Beyond Your Backyard: Good or Bad?
Good or bad? I’ve been asked this question a lot in my career. Is haying good or bad? Is grazing good or bad? Is fire good or bad for the prairie? The answer is always the same: a question. What time of year? How short are you haying? How often? How many animals? What kind? What’s your rotation? What season are you burning? How frequently? Are you leaving refugia? What’s your fire return interval?
Nature is not so easily put into a box and rarely is there an answer that is black or white. There’s a complexity to it that is both frustrating and fascinating. One thing remains the same: each of these are tools. They are neither good nor bad. They have utility, but they also can be overused and cause unintended damage if not used cautiously with a well-thought-out approach that allows for adaptive management if something isn’t working or responding how we anticipated.
A prairie does not become a prairie by simply planting grass and grazing, burning, or haying. There’s nuance and multiple tools and approaches that can be used. My friend Henry recently told me he’s convinced the “P” in prairie actually stands for patience, which may be the most beneficial tool of all—allowing nature to do its thing on its own timeline.
It’s these questions and complexity that led DNR Invertebrate Ecologist Jessica Petersen and myself to start the Prairie Pod (a science podcast that’s fun, we promise). We wanted to dive deep and have conversations about what makes the prairie special: its unique parts and pieces, how it has shaped our world, and how our choices can help it to survive or die. We wanted to showcase the prairie partnership in Minnesota made up of landowners, land managers, scientists, and enthusiasts who are working to ensure this land isn’t just a piece of our rich natural heritage, but an emblem of our future.
We hope each episode helps people from the best prairie ecologists to my Aunt Becky discover the prairie and experience its many wonders. Science as it should be: for everyone. There’s jokes, random outbursts of song (sometimes I can’t help myself) and solid knowledge being dropped on every episode. DNR Nongame Biologist Mike Worland joined the charge last year as my new cohost. We have a brother-sister type camaraderie that makes the podcast fun and at times ridiculous in the best possible way. I learn new things every episode and I hope you will too!

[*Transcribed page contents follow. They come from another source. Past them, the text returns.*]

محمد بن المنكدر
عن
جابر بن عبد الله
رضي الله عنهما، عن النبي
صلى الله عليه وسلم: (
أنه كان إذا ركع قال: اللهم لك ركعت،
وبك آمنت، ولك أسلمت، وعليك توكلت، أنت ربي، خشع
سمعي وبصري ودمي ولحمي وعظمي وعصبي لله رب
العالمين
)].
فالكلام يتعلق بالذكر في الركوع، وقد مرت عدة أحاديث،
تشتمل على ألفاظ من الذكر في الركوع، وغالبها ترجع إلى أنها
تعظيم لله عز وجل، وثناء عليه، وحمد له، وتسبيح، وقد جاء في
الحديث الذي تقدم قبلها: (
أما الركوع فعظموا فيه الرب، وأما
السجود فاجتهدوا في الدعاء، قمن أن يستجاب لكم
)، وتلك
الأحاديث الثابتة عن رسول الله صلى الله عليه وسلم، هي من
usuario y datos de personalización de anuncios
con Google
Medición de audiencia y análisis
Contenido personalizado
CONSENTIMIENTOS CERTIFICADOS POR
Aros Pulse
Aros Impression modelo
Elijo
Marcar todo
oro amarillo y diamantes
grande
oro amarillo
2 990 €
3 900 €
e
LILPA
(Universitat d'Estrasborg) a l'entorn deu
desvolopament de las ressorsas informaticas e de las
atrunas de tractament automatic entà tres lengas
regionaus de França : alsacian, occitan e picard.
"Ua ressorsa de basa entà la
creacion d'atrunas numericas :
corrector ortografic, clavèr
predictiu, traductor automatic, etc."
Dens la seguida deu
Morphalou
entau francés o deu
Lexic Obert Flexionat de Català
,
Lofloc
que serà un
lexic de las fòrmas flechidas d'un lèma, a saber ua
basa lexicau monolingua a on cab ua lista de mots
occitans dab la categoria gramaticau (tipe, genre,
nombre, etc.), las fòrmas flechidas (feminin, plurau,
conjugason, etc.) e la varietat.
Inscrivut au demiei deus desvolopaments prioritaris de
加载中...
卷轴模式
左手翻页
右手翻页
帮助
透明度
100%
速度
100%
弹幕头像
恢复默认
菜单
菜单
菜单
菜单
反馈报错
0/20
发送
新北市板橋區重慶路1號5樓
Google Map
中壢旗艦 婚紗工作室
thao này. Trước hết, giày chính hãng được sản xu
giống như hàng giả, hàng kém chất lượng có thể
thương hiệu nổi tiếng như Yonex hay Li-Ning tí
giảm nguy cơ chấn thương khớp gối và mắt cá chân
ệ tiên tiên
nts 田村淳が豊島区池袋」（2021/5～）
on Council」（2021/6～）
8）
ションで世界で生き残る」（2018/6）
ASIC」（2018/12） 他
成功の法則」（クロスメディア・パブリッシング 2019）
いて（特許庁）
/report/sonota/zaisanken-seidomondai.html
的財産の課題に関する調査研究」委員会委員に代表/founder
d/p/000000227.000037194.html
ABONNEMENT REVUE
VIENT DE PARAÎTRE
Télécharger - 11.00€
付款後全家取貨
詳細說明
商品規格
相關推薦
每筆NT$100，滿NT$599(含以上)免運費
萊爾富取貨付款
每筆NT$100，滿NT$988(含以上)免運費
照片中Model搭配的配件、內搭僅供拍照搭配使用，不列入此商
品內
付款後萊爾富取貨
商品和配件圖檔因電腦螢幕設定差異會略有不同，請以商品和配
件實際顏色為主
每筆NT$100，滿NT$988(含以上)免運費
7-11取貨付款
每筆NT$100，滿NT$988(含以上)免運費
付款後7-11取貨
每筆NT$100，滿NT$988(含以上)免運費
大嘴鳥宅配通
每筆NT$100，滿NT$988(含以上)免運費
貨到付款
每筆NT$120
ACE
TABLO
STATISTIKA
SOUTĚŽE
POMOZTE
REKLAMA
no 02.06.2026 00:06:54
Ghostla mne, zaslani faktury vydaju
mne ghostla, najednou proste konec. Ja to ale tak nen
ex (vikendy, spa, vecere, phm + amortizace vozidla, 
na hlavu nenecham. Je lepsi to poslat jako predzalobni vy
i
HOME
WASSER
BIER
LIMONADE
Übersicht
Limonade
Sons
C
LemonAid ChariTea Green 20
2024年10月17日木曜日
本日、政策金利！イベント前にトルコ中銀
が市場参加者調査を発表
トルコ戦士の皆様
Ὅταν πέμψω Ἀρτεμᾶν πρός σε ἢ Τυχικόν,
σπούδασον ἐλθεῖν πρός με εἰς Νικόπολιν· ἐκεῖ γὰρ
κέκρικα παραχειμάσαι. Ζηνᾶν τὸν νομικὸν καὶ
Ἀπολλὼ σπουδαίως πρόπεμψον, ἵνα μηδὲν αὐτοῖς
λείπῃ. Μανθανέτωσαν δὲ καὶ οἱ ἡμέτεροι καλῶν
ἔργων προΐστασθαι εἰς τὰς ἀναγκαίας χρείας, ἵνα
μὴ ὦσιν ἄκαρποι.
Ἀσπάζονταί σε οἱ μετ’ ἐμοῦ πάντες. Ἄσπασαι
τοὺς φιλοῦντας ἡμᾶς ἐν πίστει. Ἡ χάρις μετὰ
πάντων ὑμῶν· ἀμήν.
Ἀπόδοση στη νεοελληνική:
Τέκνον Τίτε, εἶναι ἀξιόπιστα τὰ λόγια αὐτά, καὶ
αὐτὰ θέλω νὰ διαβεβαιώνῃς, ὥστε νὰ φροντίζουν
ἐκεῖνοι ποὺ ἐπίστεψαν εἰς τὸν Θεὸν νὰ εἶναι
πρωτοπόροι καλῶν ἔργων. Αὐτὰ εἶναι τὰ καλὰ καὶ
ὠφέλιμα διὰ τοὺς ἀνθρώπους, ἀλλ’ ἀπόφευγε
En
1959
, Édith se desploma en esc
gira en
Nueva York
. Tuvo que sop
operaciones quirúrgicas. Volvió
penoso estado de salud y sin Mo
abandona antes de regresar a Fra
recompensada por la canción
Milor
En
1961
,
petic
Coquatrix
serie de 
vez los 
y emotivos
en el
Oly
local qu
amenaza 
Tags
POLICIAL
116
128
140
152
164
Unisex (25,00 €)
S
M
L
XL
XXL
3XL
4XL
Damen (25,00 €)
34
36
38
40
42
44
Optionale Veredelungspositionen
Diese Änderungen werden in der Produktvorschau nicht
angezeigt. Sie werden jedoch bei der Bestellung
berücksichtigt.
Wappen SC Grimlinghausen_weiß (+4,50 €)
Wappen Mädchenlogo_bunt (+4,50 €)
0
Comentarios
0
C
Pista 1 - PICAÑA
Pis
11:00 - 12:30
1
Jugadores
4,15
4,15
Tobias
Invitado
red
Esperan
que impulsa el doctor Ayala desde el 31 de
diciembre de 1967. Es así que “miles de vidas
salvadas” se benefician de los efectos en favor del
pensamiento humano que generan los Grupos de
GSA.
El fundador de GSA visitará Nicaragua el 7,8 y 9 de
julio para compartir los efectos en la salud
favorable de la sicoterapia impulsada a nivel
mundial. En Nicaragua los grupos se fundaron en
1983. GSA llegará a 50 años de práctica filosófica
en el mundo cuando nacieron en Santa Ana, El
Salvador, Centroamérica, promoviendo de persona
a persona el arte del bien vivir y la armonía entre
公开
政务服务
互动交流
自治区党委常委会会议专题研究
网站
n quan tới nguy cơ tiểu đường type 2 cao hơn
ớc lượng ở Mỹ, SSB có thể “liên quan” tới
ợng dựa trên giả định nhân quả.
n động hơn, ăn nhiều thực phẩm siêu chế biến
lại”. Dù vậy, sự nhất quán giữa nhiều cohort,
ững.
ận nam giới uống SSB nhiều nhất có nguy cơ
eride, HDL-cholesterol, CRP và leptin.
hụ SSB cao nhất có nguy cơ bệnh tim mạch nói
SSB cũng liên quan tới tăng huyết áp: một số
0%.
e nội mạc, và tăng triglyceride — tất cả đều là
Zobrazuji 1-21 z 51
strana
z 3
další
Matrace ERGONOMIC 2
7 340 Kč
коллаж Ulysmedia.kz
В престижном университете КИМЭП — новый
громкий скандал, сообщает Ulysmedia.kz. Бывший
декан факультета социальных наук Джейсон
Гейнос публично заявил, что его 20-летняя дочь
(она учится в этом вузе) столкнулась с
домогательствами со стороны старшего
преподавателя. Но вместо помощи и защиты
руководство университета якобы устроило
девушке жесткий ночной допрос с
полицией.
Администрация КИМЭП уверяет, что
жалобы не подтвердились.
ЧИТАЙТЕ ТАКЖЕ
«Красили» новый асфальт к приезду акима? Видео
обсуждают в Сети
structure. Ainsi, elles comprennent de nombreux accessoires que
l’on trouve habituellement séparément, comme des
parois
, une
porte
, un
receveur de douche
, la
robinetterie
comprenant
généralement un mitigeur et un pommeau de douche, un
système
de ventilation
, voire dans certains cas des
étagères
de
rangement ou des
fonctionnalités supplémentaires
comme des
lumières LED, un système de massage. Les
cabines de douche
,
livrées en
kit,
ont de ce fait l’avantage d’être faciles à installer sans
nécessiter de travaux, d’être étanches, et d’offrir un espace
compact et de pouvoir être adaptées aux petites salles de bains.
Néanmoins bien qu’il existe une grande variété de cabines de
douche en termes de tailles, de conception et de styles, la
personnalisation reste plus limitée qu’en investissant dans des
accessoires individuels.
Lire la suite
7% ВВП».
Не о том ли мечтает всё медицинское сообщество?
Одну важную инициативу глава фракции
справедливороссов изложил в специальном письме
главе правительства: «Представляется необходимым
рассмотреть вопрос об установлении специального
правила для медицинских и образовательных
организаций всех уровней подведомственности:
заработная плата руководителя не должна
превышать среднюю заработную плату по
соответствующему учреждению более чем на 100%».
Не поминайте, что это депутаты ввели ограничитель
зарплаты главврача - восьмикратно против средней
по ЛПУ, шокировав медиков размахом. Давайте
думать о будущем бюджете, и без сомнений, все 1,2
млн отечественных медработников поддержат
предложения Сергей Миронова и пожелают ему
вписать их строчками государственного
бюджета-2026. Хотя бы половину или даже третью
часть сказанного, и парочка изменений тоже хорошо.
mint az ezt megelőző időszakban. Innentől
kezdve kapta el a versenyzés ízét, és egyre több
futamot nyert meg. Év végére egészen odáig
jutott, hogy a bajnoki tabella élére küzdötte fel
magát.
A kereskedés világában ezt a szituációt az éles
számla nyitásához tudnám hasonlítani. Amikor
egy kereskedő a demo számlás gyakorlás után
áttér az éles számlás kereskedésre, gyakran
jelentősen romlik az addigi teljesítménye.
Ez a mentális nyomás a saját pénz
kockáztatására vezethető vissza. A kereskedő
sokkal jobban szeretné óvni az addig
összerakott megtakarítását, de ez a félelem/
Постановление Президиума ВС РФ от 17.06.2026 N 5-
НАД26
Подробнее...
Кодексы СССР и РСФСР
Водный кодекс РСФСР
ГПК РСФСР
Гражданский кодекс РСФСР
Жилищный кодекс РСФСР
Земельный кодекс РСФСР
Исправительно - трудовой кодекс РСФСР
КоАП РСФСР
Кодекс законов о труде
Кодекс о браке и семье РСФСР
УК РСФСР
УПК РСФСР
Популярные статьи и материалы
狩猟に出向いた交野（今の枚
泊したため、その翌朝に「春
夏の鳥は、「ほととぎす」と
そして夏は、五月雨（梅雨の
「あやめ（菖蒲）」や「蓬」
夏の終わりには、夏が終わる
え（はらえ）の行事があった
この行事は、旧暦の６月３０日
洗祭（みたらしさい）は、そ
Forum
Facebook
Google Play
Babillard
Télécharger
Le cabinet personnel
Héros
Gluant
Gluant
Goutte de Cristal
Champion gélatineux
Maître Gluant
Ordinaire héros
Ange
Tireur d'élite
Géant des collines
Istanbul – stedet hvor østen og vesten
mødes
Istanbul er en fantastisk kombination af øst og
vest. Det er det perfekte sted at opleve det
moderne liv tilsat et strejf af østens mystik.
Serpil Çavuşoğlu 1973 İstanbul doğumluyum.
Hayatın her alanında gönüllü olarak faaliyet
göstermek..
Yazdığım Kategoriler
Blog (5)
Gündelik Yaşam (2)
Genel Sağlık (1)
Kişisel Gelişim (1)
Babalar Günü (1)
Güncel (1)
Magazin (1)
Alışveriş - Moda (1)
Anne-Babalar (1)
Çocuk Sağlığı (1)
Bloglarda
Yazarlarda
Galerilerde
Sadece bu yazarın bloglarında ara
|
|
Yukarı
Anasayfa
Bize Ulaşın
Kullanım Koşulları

I leave you for this week with these parting thoughts: we’re taught at an early age the value of a tree. How it helps us breathe, stores carbon and provides us with useful products like paper and wood. I wonder if the prairie ever gets jealous? Knowing it as I do, I imagine it doesn’t. But rather being the wise soul that it is, acknowledges there is no competition — we need both forests and prairies if we are to live in a healthy and whole Minnesota.
Even so, if we can do a little to help people understand that the prairie is storing 0.30 to 1.7 metric tons (661 to 3,748 pounds) of carbon per acre per year in its extensive roots, absorbing roughly nine inches of rainfall per hour without runoff, filtering and cleaning that same water, and also giving us clean air to breathe — well, that’s credit I’m sure the trees and forests won’t mind sharing. Those swaying grasses and wildflowers are doing far more than just existing – they are living so we can live in return.